A guide on how to calculate covariance without using NumPy.

Covariance is the joint variability of two random variables, i.e. if the value of a variable x_ii increases how the value of x_ij changes. If the value of x_ii gets larger with the value of x_ij getting larger (and gets smaller together) we can say covariance is positive. If they move in opposite, then covariance is negative and if they are not correlation, covariance is 0 (zero).

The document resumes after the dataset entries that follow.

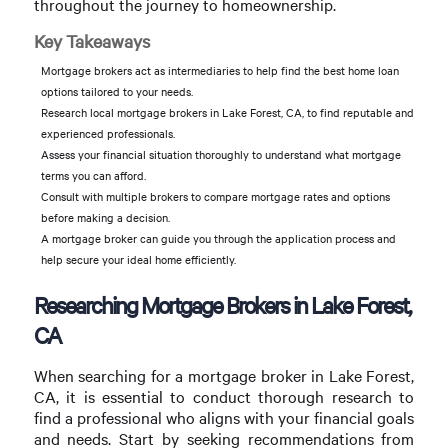
throughout the journey to homeownership.
Key Takeaways
Mortgage brokers act as intermediaries to help find the best home loan
options tailored to your needs.
Research local mortgage brokers in Lake Forest, CA, to find reputable and
experienced professionals.
Assess your financial situation thoroughly to understand what mortgage
terms you can afford.
Consult with multiple brokers to compare mortgage rates and options
before making a decision.
A mortgage broker can guide you through the application process and
help secure your ideal home efficiently.
Researching Mortgage Brokers in Lake Forest,
CA
When searching for a mortgage broker in Lake Forest,
CA, it is essential to conduct thorough research to
find a professional who aligns with your financial goals
and needs. Start by seeking recommendations from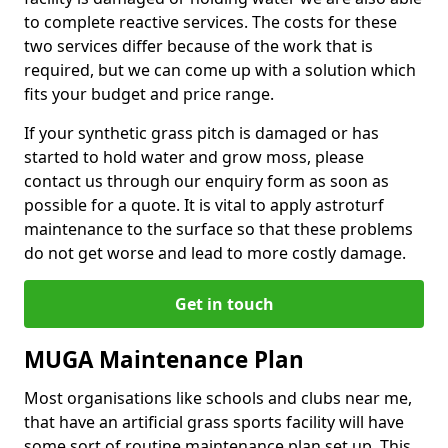
to complete reactive services. The costs for these
two services differ because of the work that is
required, but we can come up with a solution which
fits your budget and price range.
If your synthetic grass pitch is damaged or has
started to hold water and grow moss, please
contact us through our enquiry form as soon as
possible for a quote. It is vital to apply astroturf
maintenance to the surface so that these problems
do not get worse and lead to more costly damage.
Get in touch
MUGA Maintenance Plan
Most organisations like schools and clubs near me,
that have an artificial grass sports facility will have
some sort of routine maintenance plan set up. This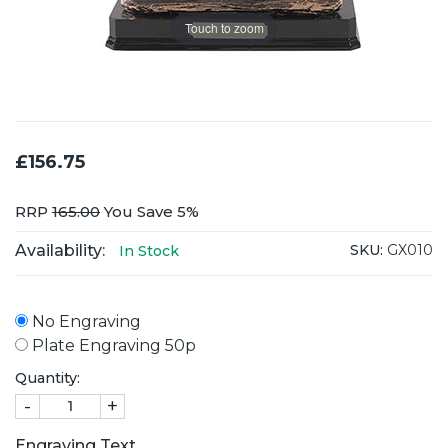
Touch to zoom
£156.75
RRP
165.00
You Save 5%
Availability:
SKU:
GX010
In Stock
No Engraving
Plate Engraving 50p
Quantity:
-
+
Engraving Text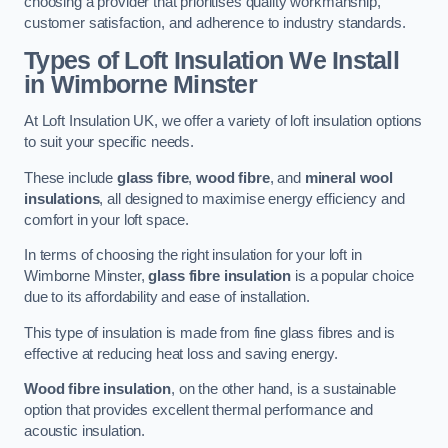
choosing a provider that prioritises quality workmanship,
customer satisfaction, and adherence to industry standards.
Types of Loft Insulation We Install
in Wimborne Minster
At Loft Insulation UK, we offer a variety of loft insulation options
to suit your specific needs.
These include
glass fibre
,
wood fibre
, and
mineral wool
insulations
, all designed to maximise energy efficiency and
comfort in your loft space.
In terms of choosing the right insulation for your loft in
Wimborne Minster,
glass fibre insulation
is a popular choice
due to its affordability and ease of installation.
This type of insulation is made from fine glass fibres and is
effective at reducing heat loss and saving energy.
Wood fibre insulation
, on the other hand, is a sustainable
option that provides excellent thermal performance and
acoustic insulation.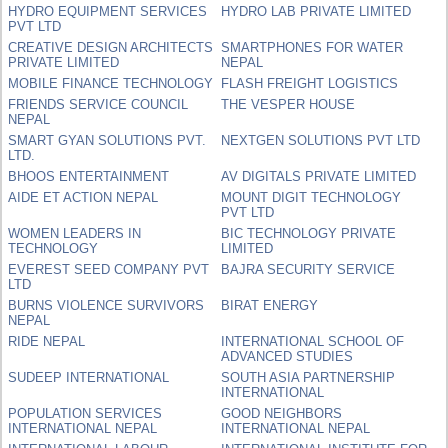
HYDRO EQUIPMENT SERVICES
HYDRO LAB PRIVATE LIMITED
PVT LTD
CREATIVE DESIGN ARCHITECTS
SMARTPHONES FOR WATER
PRIVATE LIMITED
NEPAL
MOBILE FINANCE TECHNOLOGY
FLASH FREIGHT LOGISTICS
FRIENDS SERVICE COUNCIL
THE VESPER HOUSE
NEPAL
SMART GYAN SOLUTIONS PVT.
NEXTGEN SOLUTIONS PVT LTD
LTD.
BHOOS ENTERTAINMENT
AV DIGITALS PRIVATE LIMITED
AIDE ET ACTION NEPAL
MOUNT DIGIT TECHNOLOGY
PVT LTD
WOMEN LEADERS IN
BIC TECHNOLOGY PRIVATE
TECHNOLOGY
LIMITED
EVEREST SEED COMPANY PVT
BAJRA SECURITY SERVICE
LTD
BURNS VIOLENCE SURVIVORS
BIRAT ENERGY
NEPAL
RIDE NEPAL
INTERNATIONAL SCHOOL OF
ADVANCED STUDIES
SUDEEP INTERNATIONAL
SOUTH ASIA PARTNERSHIP
INTERNATIONAL
POPULATION SERVICES
GOOD NEIGHBORS
INTERNATIONAL NEPAL
INTERNATIONAL NEPAL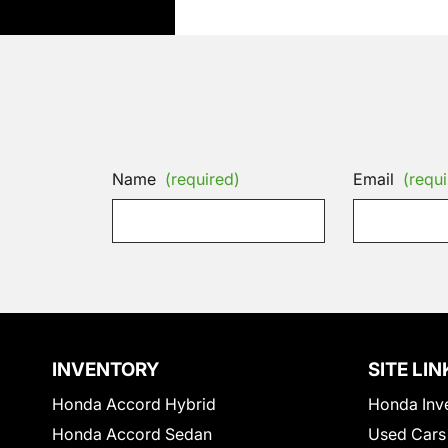
Name
(required)
Email
(requi
INVENTORY
SITE LIN
Honda Accord Hybrid
Honda Inv
Honda Accord Sedan
Used Cars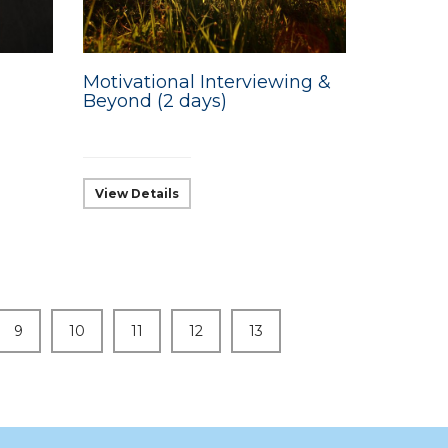
Motivational Interviewing &
Beyond (2 days)
View Details
9
10
11
12
13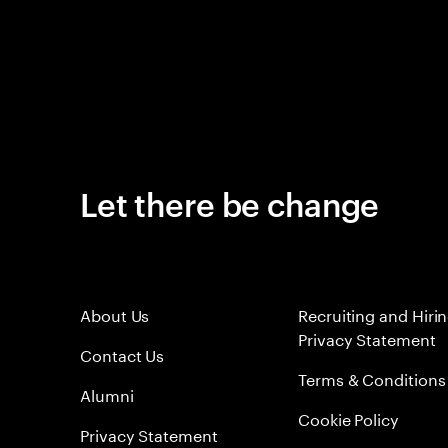
Let there be change
About Us
Recruiting and Hiri
Privacy Statement
Contact Us
Terms & Conditions
Alumni
Cookie Policy
Privacy Statement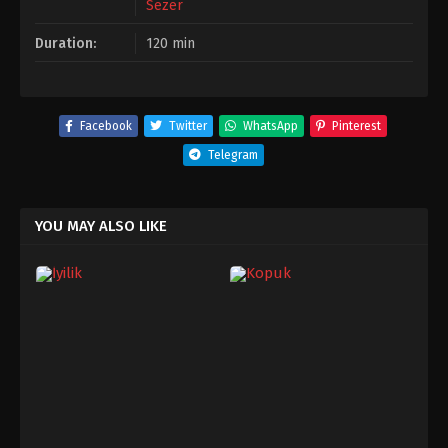
Sezer
Duration:
120 min
Facebook
Twitter
WhatsApp
Pinterest
Telegram
YOU MAY ALSO LIKE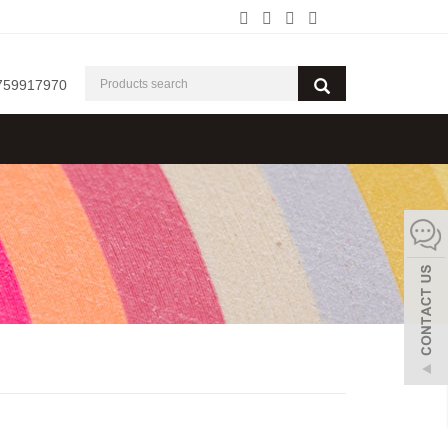
759917970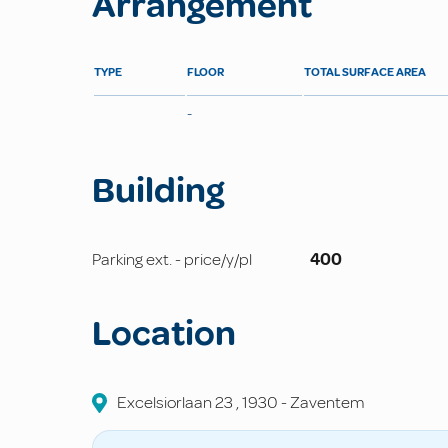
Arrangement
TYPE
FLOOR
TOTAL SURFACE AREA
-
Building
Parking ext. - price/y/pl
400
Location
Excelsiorlaan
23
,
1930
-
Zaventem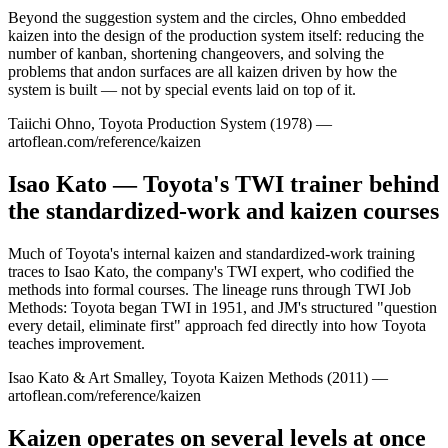
Beyond the suggestion system and the circles, Ohno embedded
kaizen into the design of the production system itself: reducing the
number of kanban, shortening changeovers, and solving the
problems that andon surfaces are all kaizen driven by how the
system is built — not by special events laid on top of it.
Taiichi Ohno, Toyota Production System (1978) —
artoflean.com/reference/kaizen
Isao Kato — Toyota's TWI trainer behind
the standardized-work and kaizen courses
Much of Toyota's internal kaizen and standardized-work training
traces to Isao Kato, the company's TWI expert, who codified the
methods into formal courses. The lineage runs through TWI Job
Methods: Toyota began TWI in 1951, and JM's structured "question
every detail, eliminate first" approach fed directly into how Toyota
teaches improvement.
Isao Kato & Art Smalley, Toyota Kaizen Methods (2011) —
artoflean.com/reference/kaizen
Kaizen operates on several levels at once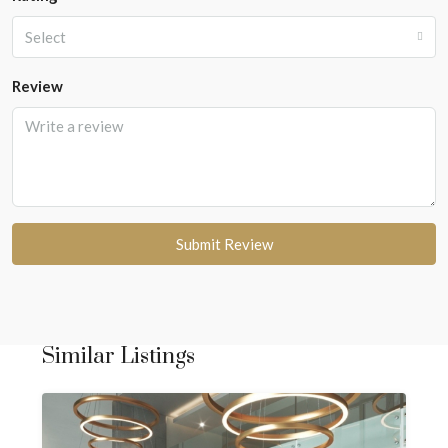
Select
Review
Submit Review
Similar Listings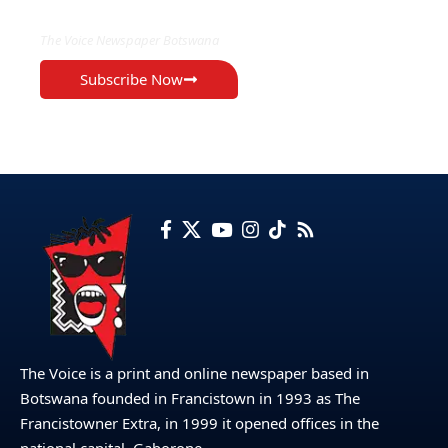
The Voice Newspaper Botswana
Subscribe Now
The Voice is a print and online newspaper based in
Botswana founded in Francistown in 1993 as The
Francistowner Extra, in 1999 it opened offices in the
national capital, Gaborone.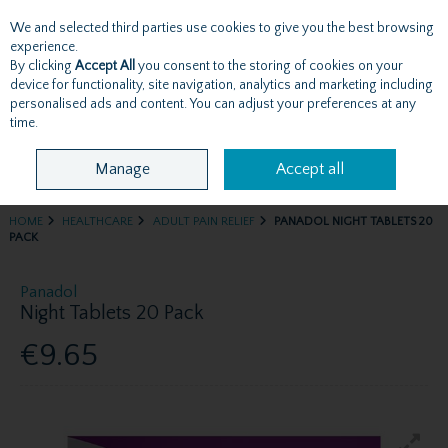
We and selected third parties use cookies to give you the best browsing
Skip to content
experience.
By clicking
Accept All
you consent to the storing of cookies on your
device for functionality, site navigation, analytics and marketing including
personalised ads and content. You can adjust your preferences at any
Menu
Account
Search
Cart
time.
Manage
Accept all
HOME
HEALTHCARE
ADULT PAIN RELIEF
PANADOL NIGHT TABLETS 20
PACK
Panadol
Night Tablets 20 Pack
€9.65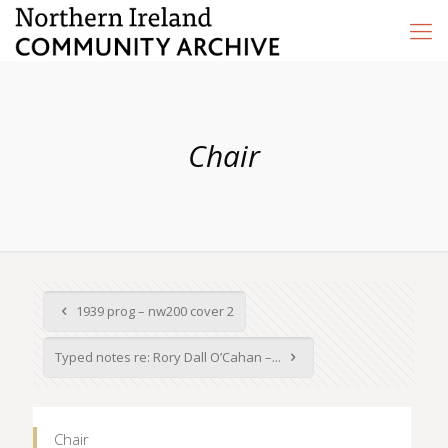
Chair
1939 prog – nw200 cover 2
Typed notes re: Rory Dall O’Cahan –...
Chair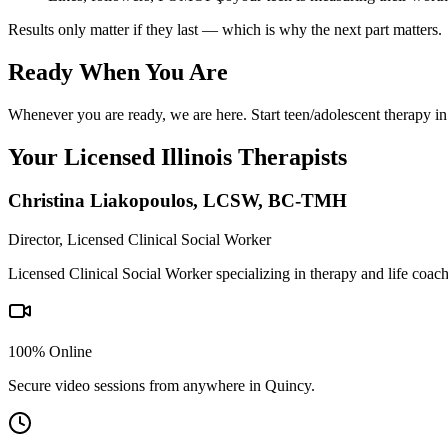
Results only matter if they last — which is why the next part matters.
Ready When You Are
Whenever you are ready, we are here. Start teen/adolescent therapy in
Your Licensed
Illinois
Therapists
Christina Liakopoulos
,
LCSW, BC-TMH
Director, Licensed Clinical Social Worker
Licensed Clinical Social Worker specializing in therapy and life coac
100% Online
Secure video sessions from anywhere in
Quincy
.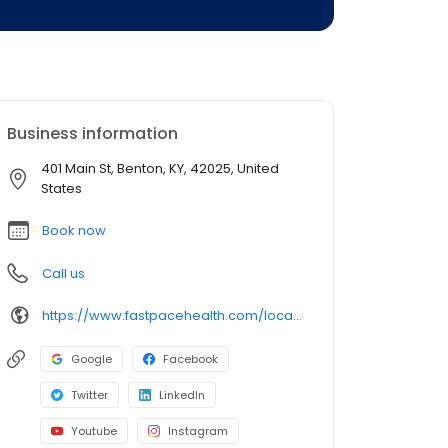
Business information
401 Main St, Benton, KY, 42025, United
States
Book now
Call us
https://www.fastpacehealth.com/location/benton?utm_source=google&utm_medium=listings&utm_campaign=bentonky
Google
Facebook
Twitter
LinkedIn
Youtube
Instagram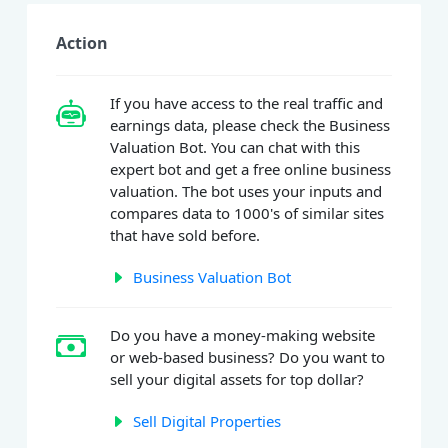
Action
If you have access to the real traffic and
earnings data, please check the Business
Valuation Bot. You can chat with this
expert bot and get a free online business
valuation. The bot uses your inputs and
compares data to 1000's of similar sites
that have sold before.
Business Valuation Bot
Do you have a money-making website
or web-based business? Do you want to
sell your digital assets for top dollar?
Sell Digital Properties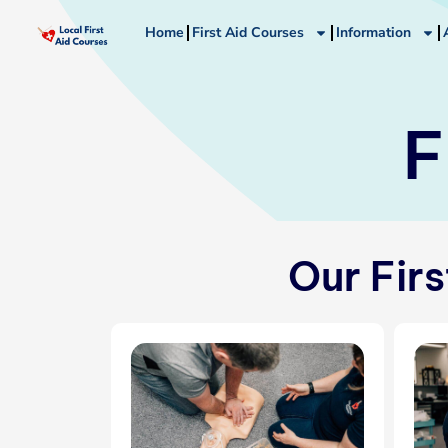
Skip
Home
First Aid Courses
Information
to
content
F
Our Fir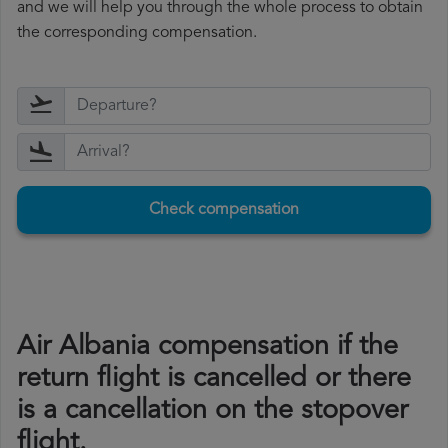
and we will help you through the whole process to obtain
the corresponding compensation.
Check compensation
Air Albania compensation if the
return flight is cancelled or there
is a cancellation on the stopover
flight.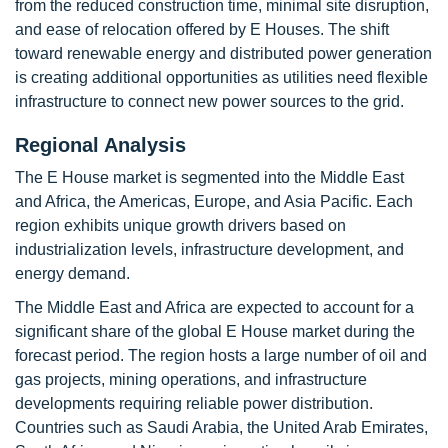
from the reduced construction time, minimal site disruption,
and ease of relocation offered by E Houses. The shift
toward renewable energy and distributed power generation
is creating additional opportunities as utilities need flexible
infrastructure to connect new power sources to the grid.
Regional Analysis
The E House market is segmented into the Middle East
and Africa, the Americas, Europe, and Asia Pacific. Each
region exhibits unique growth drivers based on
industrialization levels, infrastructure development, and
energy demand.
The Middle East and Africa are expected to account for a
significant share of the global E House market during the
forecast period. The region hosts a large number of oil and
gas projects, mining operations, and infrastructure
developments requiring reliable power distribution.
Countries such as Saudi Arabia, the United Arab Emirates,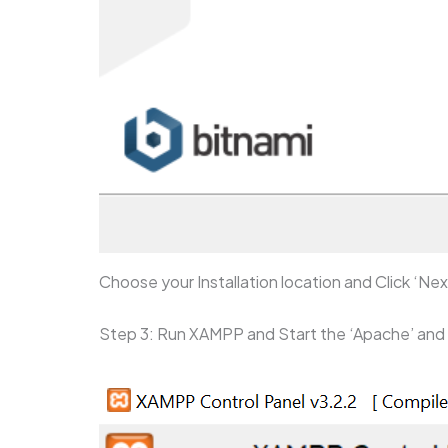
Choose your Installation location and Click ‘Nex
Step 3: Run XAMPP and Start the ‘Apache’ an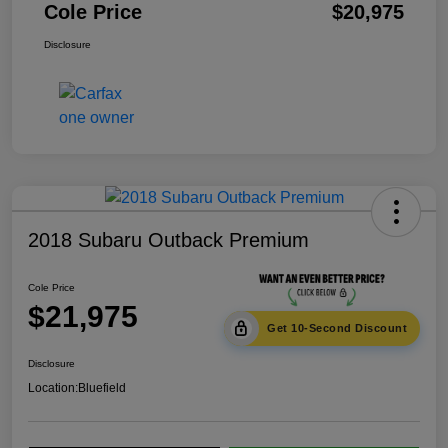
Cole Price
$20,975
Disclosure
2018 Subaru Outback Premium
Cole Price
$21,975
Get 10-Second Discount
Disclosure
Location:
Bluefield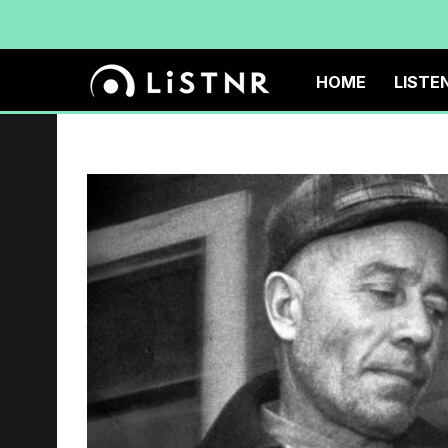
HOME
LISTE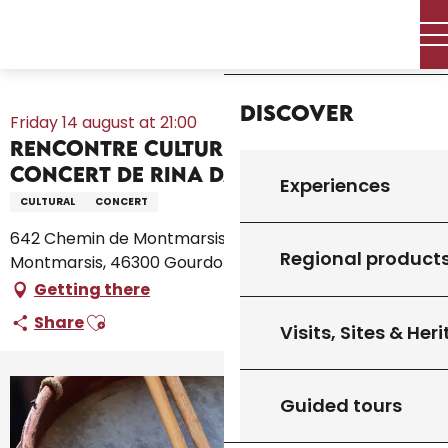
Aller
Home – I’m preparing
Agenda
All the diary
Home
au
Rencontre culturelle de musique : Concert de Rina Das Baul
contenu
trio
principal
Discover
Friday 14 august at 21:00
Rencontre culturelle de musique :
Concert de Rina Das Baul trio
Experiences
CULTURAL
CONCERT
642 Chemin de Montmarsis, CCAS, 642 Chemin de
Regional product
Montmarsis, 46300 Gourdon
Getting there
Ajouter aux favoris
Share
Visits, Sites & Her
Guided tours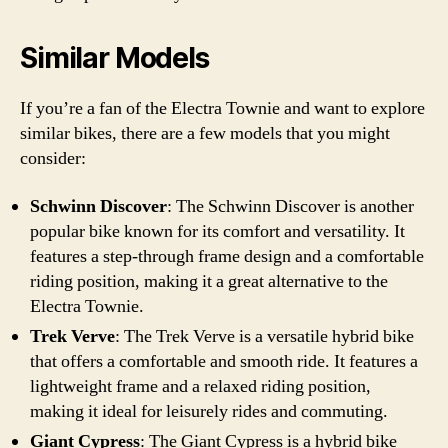
Similar Models
If you’re a fan of the Electra Townie and want to explore
similar bikes, there are a few models that you might
consider:
Schwinn Discover
: The Schwinn Discover is another
popular bike known for its comfort and versatility. It
features a step-through frame design and a comfortable
riding position, making it a great alternative to the
Electra Townie.
Trek Verve
: The Trek Verve is a versatile hybrid bike
that offers a comfortable and smooth ride. It features a
lightweight frame and a relaxed riding position,
making it ideal for leisurely rides and commuting.
Giant Cypress
: The Giant Cypress is a hybrid bike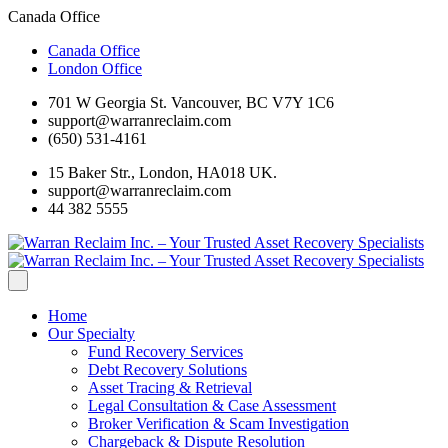
Canada Office
Canada Office
London Office
701 W Georgia St. Vancouver, BC V7Y 1C6
support@warranreclaim.com
(650) 531-4161
15 Baker Str., London, HA018 UK.
support@warranreclaim.com
44 382 5555
Home
Our Specialty
Fund Recovery Services
Debt Recovery Solutions
Asset Tracing & Retrieval
Legal Consultation & Case Assessment
Broker Verification & Scam Investigation
Chargeback & Dispute Resolution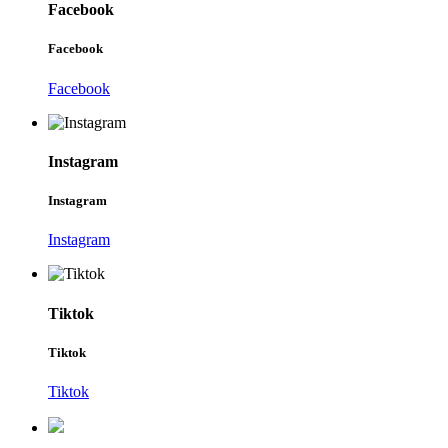
Facebook
Facebook
Facebook
Instagram
Instagram
Instagram
Tiktok
Tiktok
Tiktok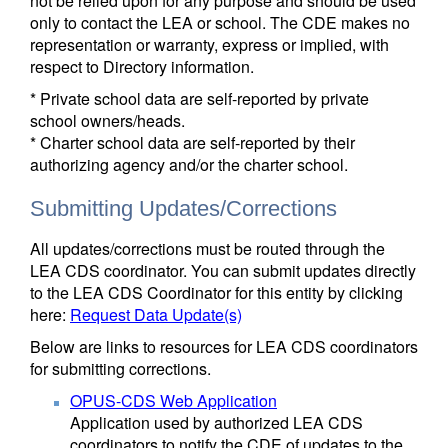
not be relied upon for any purpose and should be used
only to contact the LEA or school. The CDE makes no
representation or warranty, express or implied, with
respect to Directory information.
* Private school data are self-reported by private
school owners/heads.
* Charter school data are self-reported by their
authorizing agency and/or the charter school.
Submitting Updates/Corrections
All updates/corrections must be routed through the
LEA CDS coordinator. You can submit updates directly
to the LEA CDS Coordinator for this entity by clicking
here:
Request Data Update(s)
Below are links to resources for LEA CDS coordinators
for submitting corrections.
OPUS-CDS Web Application
Application used by authorized LEA CDS
coordinators to notify the CDE of updates to the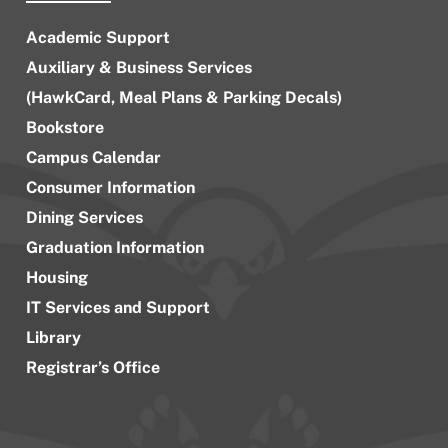
Academic Support
Auxiliary & Business Services
(HawkCard, Meal Plans & Parking Decals)
Bookstore
Campus Calendar
Consumer Information
Dining Services
Graduation Information
Housing
IT Services and Support
Library
Registrar’s Office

For calculating covariance, we can use NumPy's covariance method:

import numpy as np
a = [[1,2,3],[6,7,8]]
c1 = np.cov(a)
print(c1)

>>
[[1. 1.]
 [1. 1.]]

We can implement it without using NumPy or any external package in Python. First of all, we need to understand how to calculate covariance. The covariance of a matrix can be calculated using below formula (source: Wikipedia):

Covariance calculation (source: Wikipedia)

q_jk is the element in the covariance matrix (j-th row, k-th column). So basically, we calculate the mean of each column vector and sum the products of differences of column vectors from their mean.

To implement this, we first define a helper function to find individual q_jk covariance values given two column vectors of a matrix; i.e. v_j, v_k

def cov_value(x,y):

	mean_x = sum(x) / float(len(x))
	mean_y = sum(y) / float(len(y))

	sub_x = [i - mean_x for i in x]
	sub_y = [i - mean_y for i in y]

	sum_value = sum([sub_y[i]*sub_x[i] for i in range(len(x))])
	denom = float(len(x)-1)

	cov = sum_value/denom
	return cov

After defining our helper function, we are ready to calculate covariance values for each cell in the matrix. For this, our function will get a matrix as input and produce a covariance matrix:

def covariance(arr):
	c = [[cov_value(a,b) for a in arr] for b in arr]
	return c

This is it, we are done! Additionally, we can add a few extra controls to check whether the format and size of the input are correct. We can write a helper function like below to check vector lengths before calculating covariance matrix:

def check_vectors(arr):
	length = len(arr[0])
	x=[1 for a in arr if len(a)!=length]

	if(sum(x)>0):
		raise Exception(f'length of vectors not same')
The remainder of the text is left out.